In contrast to growth analysis, automated methods for nodule characterization use features available from one CT scan to determine the malignancy of the nodule. Some features that might be used include size, shape, or density. Characterization is a difficult task due to the lack of knowledge of what attributes are correlated with malignancy.

Preliminary results on characterizing nodules using 3D shape, curvature, and density features were reported by Jirapatnakul et al [4]. There have been many other studies in this area, but for many of the studies for which size-distribution information was available, much of the reported performance could be derived from the size of the nodules alone [5, 6]. Currently, work is focused on the development of automated nodule characterization systems that are able to significantly improve upon the performance of size alone and the creation of a dataset where the size-distribution of malignant and benign nodules is less skewed.


References

  1. A. Reeves, A. Chan, D. Yankelevitz, C. Henschke, B. Kressler, and W. Kostis.

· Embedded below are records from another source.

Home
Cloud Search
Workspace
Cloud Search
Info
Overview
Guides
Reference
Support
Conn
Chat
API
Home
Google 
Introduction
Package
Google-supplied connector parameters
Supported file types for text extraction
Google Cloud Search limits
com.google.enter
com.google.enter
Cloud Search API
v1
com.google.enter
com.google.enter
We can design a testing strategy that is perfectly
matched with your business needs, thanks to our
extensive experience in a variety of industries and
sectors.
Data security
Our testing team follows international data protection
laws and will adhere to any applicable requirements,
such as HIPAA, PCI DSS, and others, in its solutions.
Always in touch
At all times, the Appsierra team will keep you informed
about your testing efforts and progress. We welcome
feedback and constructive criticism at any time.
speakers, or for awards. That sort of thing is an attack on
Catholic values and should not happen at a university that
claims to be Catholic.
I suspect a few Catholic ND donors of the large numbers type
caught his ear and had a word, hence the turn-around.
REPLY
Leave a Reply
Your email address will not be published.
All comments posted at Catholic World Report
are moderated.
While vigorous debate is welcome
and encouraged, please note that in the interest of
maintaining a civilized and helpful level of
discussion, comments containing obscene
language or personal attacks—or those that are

    On measuring the change in size of pulmonary nodules
    IEEE Transactions on Medical Imaging, , 25: 435-450, 2006.
  2. A. P. Reeves, A. M. Biancardi, T. V. Apanasovich, C. R. Meyer, H. MacMahon, E. J.R. van Beek, E. A. Kazerooni, D. Yankelevitz, M. F. McNitt-Gray, G. McLennan, S. G. Armato III, C. I. Henschke, D. R. Aberle, B. Y. Croft, and L. P. Clarke. "The lung image database consortium (LIDC): A comparison of different size metrics for pulmonary nodule measurements." Academic Radiology, 14(12):1475-1485, Dec 2007.
  3. A.C. Jirapatnakul, A. P. Reeves, T. V. Apanasovich, M. D. Cham, D. F. Yankelevitz, and C. I. Henschke. Characterization of solid pulmonary nodules using three-dimensional features, SPIE International Symposium on Medical Imaging, 2007.

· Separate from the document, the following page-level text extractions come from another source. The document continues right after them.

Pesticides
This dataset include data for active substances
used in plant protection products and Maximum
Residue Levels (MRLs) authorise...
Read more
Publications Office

  4. A.C. Jirapatnakul, A. P. Reeves, T. V. Apanasovich, M. D. Cham, D. F. Yankelevitz, and C. I. Henschke. Prediction of tumor volumes using an exponential model, SPIE International Symposium on Medical Imaging, 2007.

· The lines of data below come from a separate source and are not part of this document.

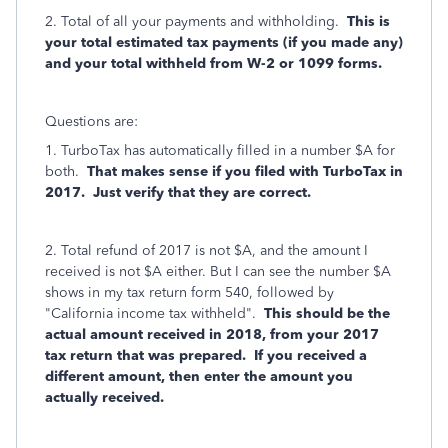
2. Total of all your payments and withholding.
This is
your total estimated tax payments (if you made any)
and your total withheld from W-2 or 1099 forms.
Questions are:
1. TurboTax has automatically filled in a number $A for
both.
That makes sense if you filed with TurboTax in
2017. Just verify that they are correct.
2. Total refund of 2017 is not $A, and the amount I
received is not $A either. But I can see the number $A
shows in my tax return form 540, followed by
"California income tax withheld".
This should be the
actual amount received in 2018, from your 2017
tax return that was prepared. If you received a
different amount, then enter the amount you
actually received.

  5. A. Jirapatnakul; A. P. Reeves, T. V. Apanasovich, A. Biancardi, D. F. Yankelevitz, and C. I. Henschke. Pulmonary Nodule Classification: Size Distribution Issues, 2007. IEEE International Symposium on Biomedical Imaging: From Macro to Nano, 2007.
  6. A. C. Jirapatnakul, A. P. Reeves, T. V. Apanasovich, A. M. Biancardi, D. F. Yankelevitz, and C. I. Henschke. "Characterization of pulmonary nodules: Effects of size and feature type on reported performance," In M. L. Giger and N. Karssemeiger, eds., SPIE International Symposium on Medical Imaging, vol. 6915, p. 69151E, Feb 2008.